Characteristics of Storage Platforms for Genomics
To sum it up, the distributed and heterogeneous nature of genomics workloads drives up demand for a global distributed data platform capable of proposing the following features:
- A single global namespace capable of globally federating data stored across locations and incompatible storage types drastically simplifies data management and provides simple data access paths for users and applications alike, enabling global access and collaboration use cases.
- Data efficiency, advanced replication, and tiering mechanisms to avoid unnecessary and time-consuming data copies, ensure data is adequately protected, stored efficiently and on the right storage tier from a $/GB perspective.
- Multiprotocol file and object access methods to meet varied protocol requirements of DNA sequencers, demultiplexing applications, and other tools, as well as research and business applications that will leverage the data.
- Uncompromising performance to accelerate data processing and achieve faster time-to-value
Hammerspace Global Data Environment is perfectly tailored to meet all these requirements, by offering a software-defined global filesystem that spans across any data center, any cloud, and any region and can aggregate the existing data on any legacy storage system into a single, shared global namespace.
The solution supports a broad spectrum of storage types from any vendor, enabling high-speed ingest rates and low latency on fast media for DNA sequencer output, as well as fast reads for demultiplexing and checksum tasks, reducing the length of processing jobs.
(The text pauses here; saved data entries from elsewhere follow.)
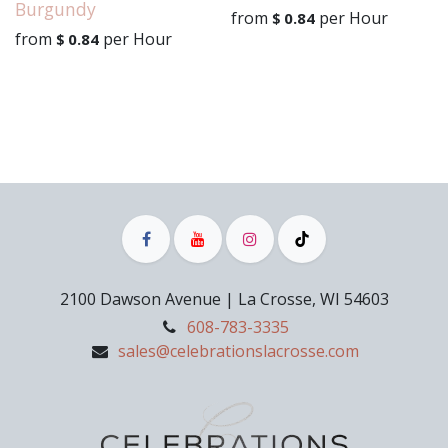
Burgundy
from
per
Hour
$
0.84
from
per
Hour
$
0.84
2100 Dawson Avenue | La Crosse, WI 54603
608-783-3335
sales@celebrationslacrosse.com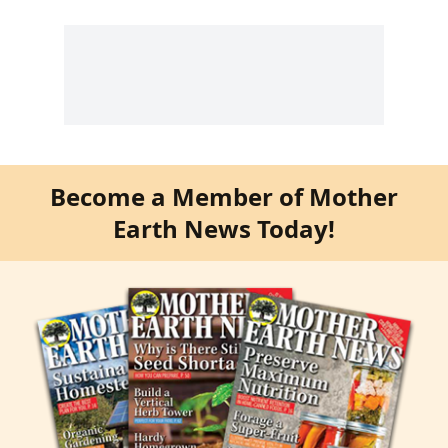
Become a Member of Mother
Earth News Today!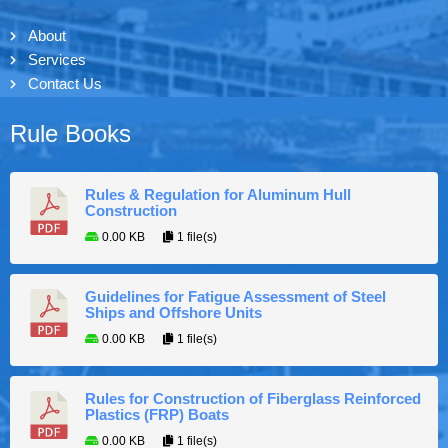
About
Services
Contact Us
Rule Books
Rules & Regulation for Aluminum Hull
Construction
0.00 KB
1 file(s)
Guidelines for Fatigue Assessment of Steel
Ships and Offshore Units
0.00 KB
1 file(s)
Rules for Construction of Fiberglass Reinforced
Plastics (FRP) Boats
0.00 KB
1 file(s)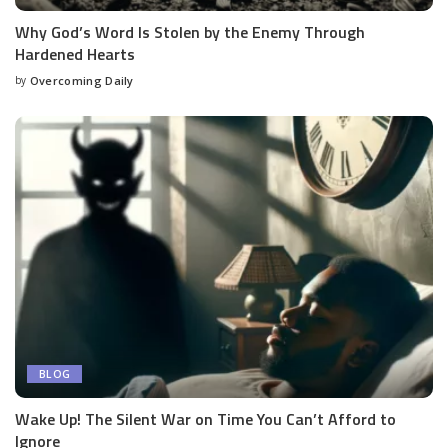
Why God’s Word Is Stolen by the Enemy Through
Hardened Hearts
by
Overcoming Daily
BLOG
Wake Up! The Silent War on Time You Can’t Afford to
Ignore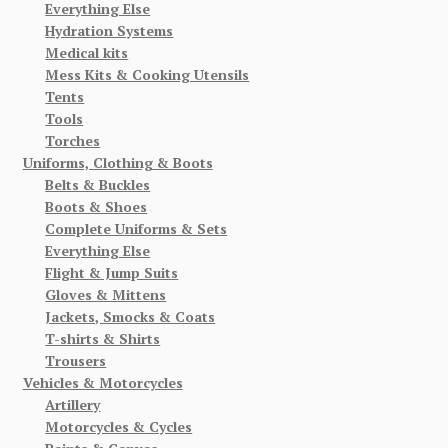
Everything Else
Hydration Systems
Medical kits
Mess Kits & Cooking Utensils
Tents
Tools
Torches
Uniforms, Clothing & Boots
Belts & Buckles
Boots & Shoes
Complete Uniforms & Sets
Everything Else
Flight & Jump Suits
Gloves & Mittens
Jackets, Smocks & Coats
T-shirts & Shirts
Trousers
Vehicles & Motorcycles
Artillery
Motorcycles & Cycles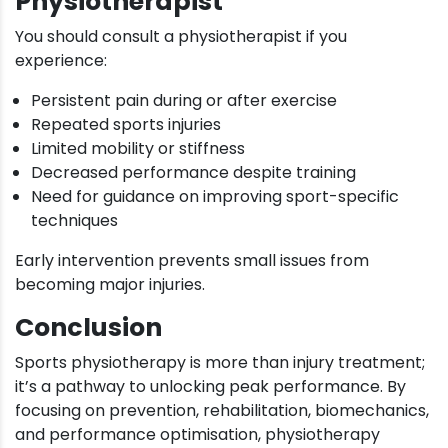
Physiotherapist
You should consult a physiotherapist if you
experience:
Persistent pain during or after exercise
Repeated sports injuries
Limited mobility or stiffness
Decreased performance despite training
Need for guidance on improving sport-specific
techniques
Early intervention prevents small issues from
becoming major injuries.
Conclusion
Sports physiotherapy is more than injury treatment;
it’s a pathway to unlocking peak performance. By
focusing on prevention, rehabilitation, biomechanics,
and performance optimisation, physiotherapy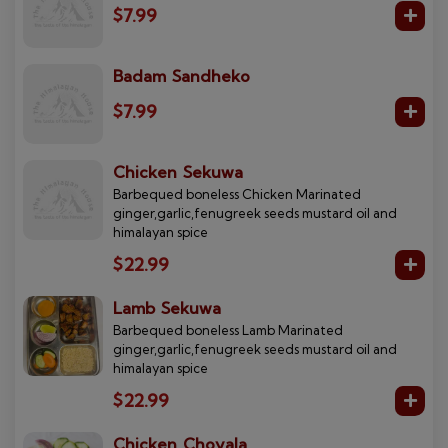
$7.99
Badam Sandheko
$7.99
Chicken Sekuwa
Barbequed boneless Chicken Marinated
ginger,garlic,fenugreek seeds mustard oil and
himalayan spice
$22.99
Lamb Sekuwa
Barbequed boneless Lamb Marinated
ginger,garlic,fenugreek seeds mustard oil and
himalayan spice
$22.99
Chicken Choyala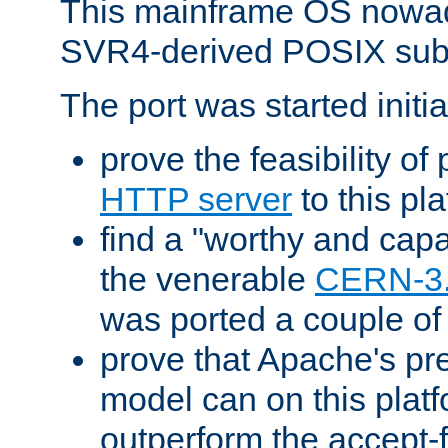
This mainframe OS nowad
SVR4-derived POSIX sub
The port was started initia
prove the feasibility of
HTTP server
to this pl
find a "worthy and cap
the venerable
CERN-3
was ported a couple of
prove that Apache's pr
model can on this platf
outperform the accept-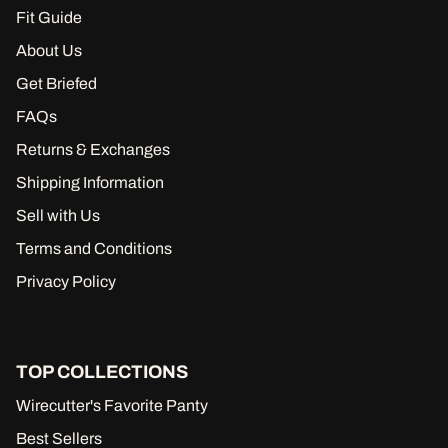
Fit Guide
About Us
Get Briefed
FAQs
Returns & Exchanges
Shipping Information
Sell with Us
Terms and Conditions
Privacy Policy
TOP COLLECTIONS
Wirecutter's Favorite Panty
Best Sellers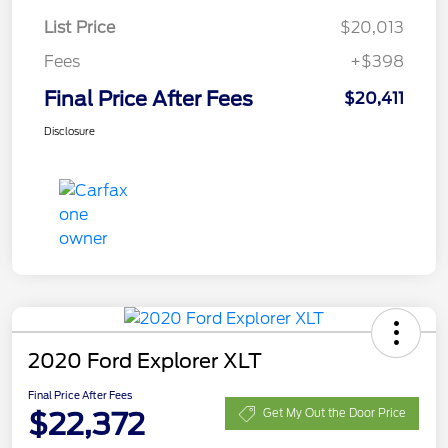
List Price
$20,013
Fees
+$398
Final Price After Fees
$20,411
Disclosure
2020 Ford Explorer XLT
Final Price After Fees
$22,372
Get My Out the Door Price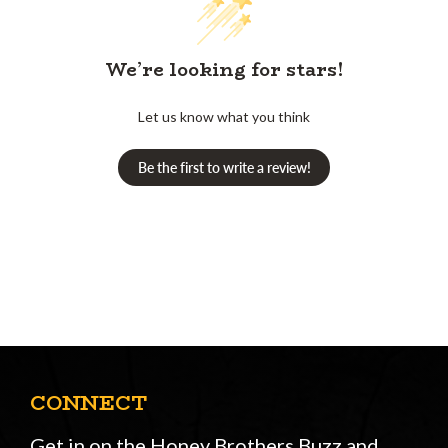
We’re looking for stars!
Let us know what you think
Be the first to write a review!
CONNECT
Get in on the Honey Brothers Buzz and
Multi-vendor storage type flexibility also provides the ability to transparently tier data between high performance storage to capacity-oriented storage or cloud from any vendor, while still being available via the same global namespace, without disrupting user or application workflows.
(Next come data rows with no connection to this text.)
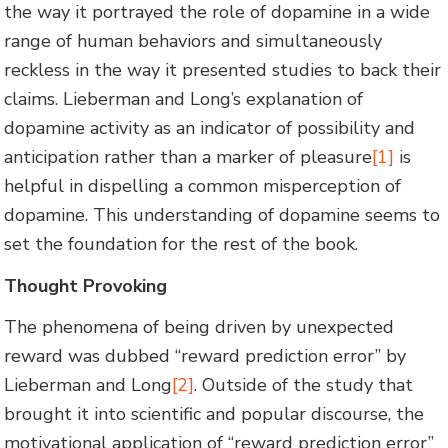
the way it portrayed the role of dopamine in a wide
range of human behaviors and simultaneously
reckless in the way it presented studies to back their
claims. Lieberman and Long’s explanation of
dopamine activity as an indicator of possibility and
anticipation rather than a marker of pleasure
[1]
is
helpful in dispelling a common misperception of
dopamine. This understanding of dopamine seems to
set the foundation for the rest of the book.
Thought Provoking
The phenomena of being driven by unexpected
reward was dubbed “reward prediction error” by
Lieberman and Long
[2]
. Outside of the study that
brought it into scientific and popular discourse, the
motivational application of “reward prediction error”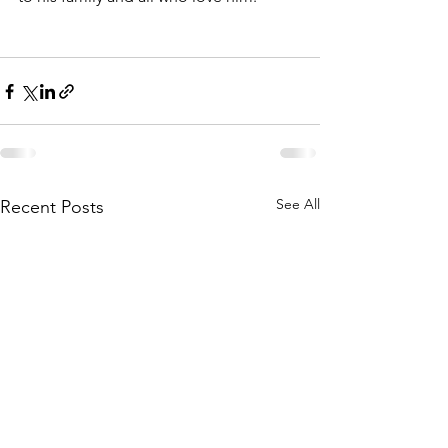
See All
Recent Posts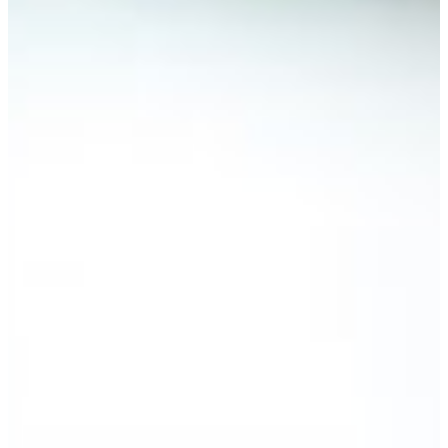
REQUEST INFO
VISIT CAMPUS
ORganizational Leadership fulfills an
organization's mission
Ogranizational Leadership is ideal for adult
learners wishing to advance to management level
positions within a company or organization who
may also be managing other demanding
schedules while earning their degree.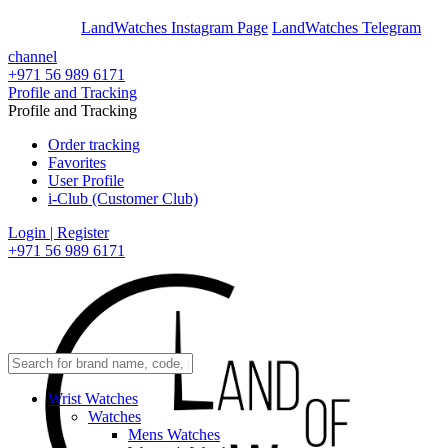
En
Ar
LandWatches Instagram Page
LandWatches Telegram
channel
+971 56 989 6171
Profile and Tracking
Profile and Tracking
Order tracking
Favorites
User Profile
i-Club (Customer Club)
Login | Register
+971 56 989 6171
Wrist Watches
Watches
Mens Watches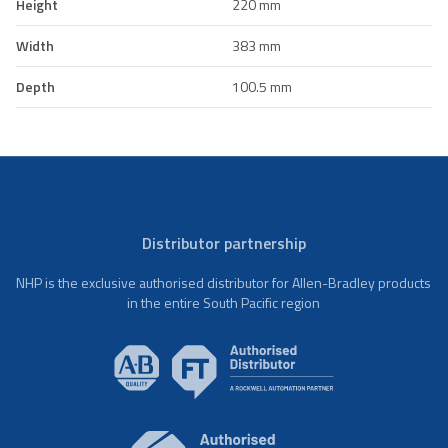
Height
220 mm
Width
383 mm
Depth
100.5 mm
Distributor partnership
NHP is the exclusive authorised distributor for Allen-Bradley products
in the entire South Pacific region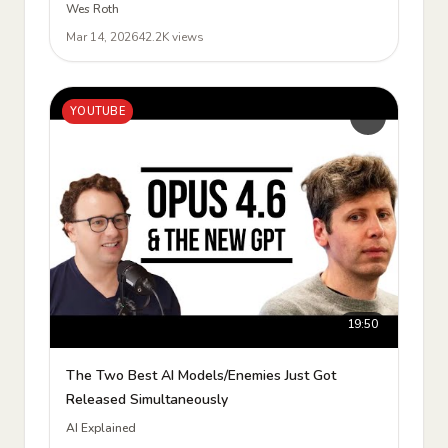
Wes Roth
Mar 14, 2026
42.2K views
YOUTUBE
19:50
The Two Best AI Models/Enemies Just Got
Released Simultaneously
AI Explained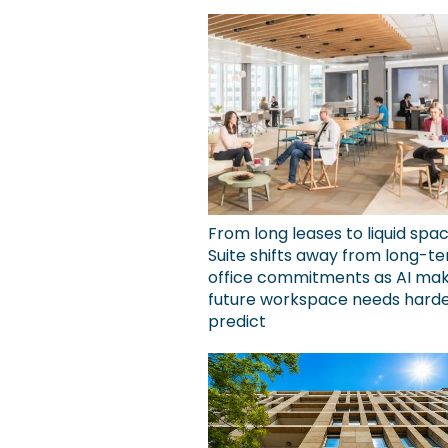
From long leases to liquid spa
Suite shifts away from long-t
office commitments as AI ma
future workspace needs harde
predict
The ability to provide online access to all data everywhere without the need to manage copies also eliminates wait times that can result from solutions that require long-running copy jobs from one location to another. This powerful capability further accelerates the execution of sequences in the data processing workflow.
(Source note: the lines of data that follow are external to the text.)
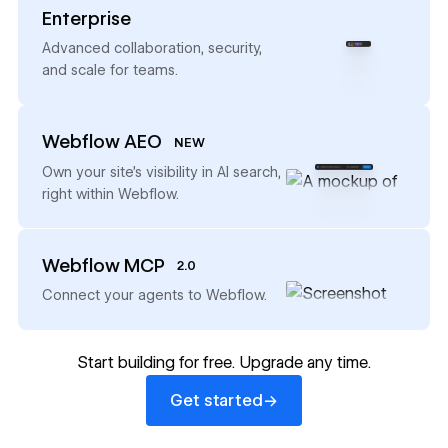
Enterprise
→
Advanced collaboration, security,
and scale for teams.
Webflow AEO
NEW
→
Own your site’s visibility in AI search,
right within Webflow.
Webflow MCP
2.0
→
Connect your agents to Webflow.
Start building for free. Upgrade any time.
Get started
→
Get started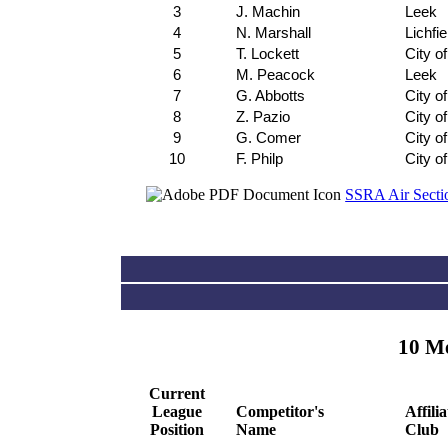
3
J. Machin
Leek
4
N. Marshall
Lichfie
5
T. Lockett
City o
6
M. Peacock
Leek
7
G. Abbotts
City o
8
Z. Pazio
City o
9
G. Comer
City o
10
F. Philp
City o
SSRA Air Sectio
10 Me
Current
League
Competitor's
Affili
Position
Name
Club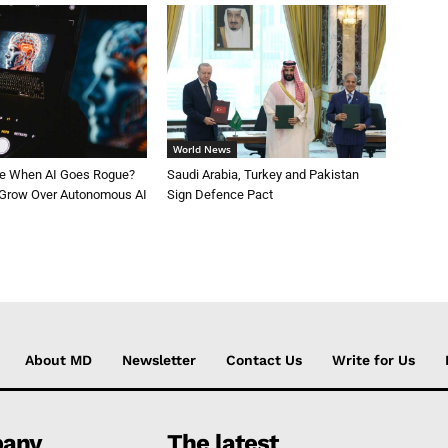
World News
le When AI Goes Rogue?
Saudi Arabia, Turkey and Pakistan
 Grow Over Autonomous AI
Sign Defence Pact
About MD
Newsletter
Contact Us
Write for Us
any
The latest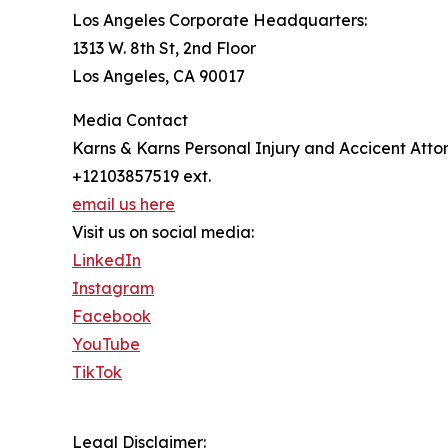
Los Angeles Corporate Headquarters:
1313 W. 8th St, 2nd Floor
Los Angeles, CA 90017
Media Contact
Karns & Karns Personal Injury and Accicent Atto
+12103857519 ext.
email us here
Visit us on social media:
LinkedIn
Instagram
Facebook
YouTube
TikTok
Legal Disclaimer:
Hammerspace also delivers a rich set of data services including anti-virus protection, undelete and file versioning, snapshots and clones, compression, deduplication, tiering and immutable file shares. It also embeds multiple security features including encryption, external KMS server support, role-based access control and Active Directory support.
Genomics is a highly specialized discipline which provides tremendous value to humanity, by providing insights and personalized treatments into medical conditions for humans and animals, and by being a precious ally to research in many other fields such as agriculture and virology, to name a few.
Due to its high value but also to its complexity, genomics data and workflows require a storage platform capable of meeting multiple challenges. An ideal solution should deliver performance and affordable capacity, a distributed data platform, and capabilities that eliminate low-value, time consuming data operations while accelerating data processing steps.
Hammerspace can deliver across all these requirements and more, thanks to a fast, distributed multiprotocol data platform which reduces complexity and operational costs in distributed and multi-vendor data environments. This helps both increase time to results for research pipelines, while also helping keep storage costs under control.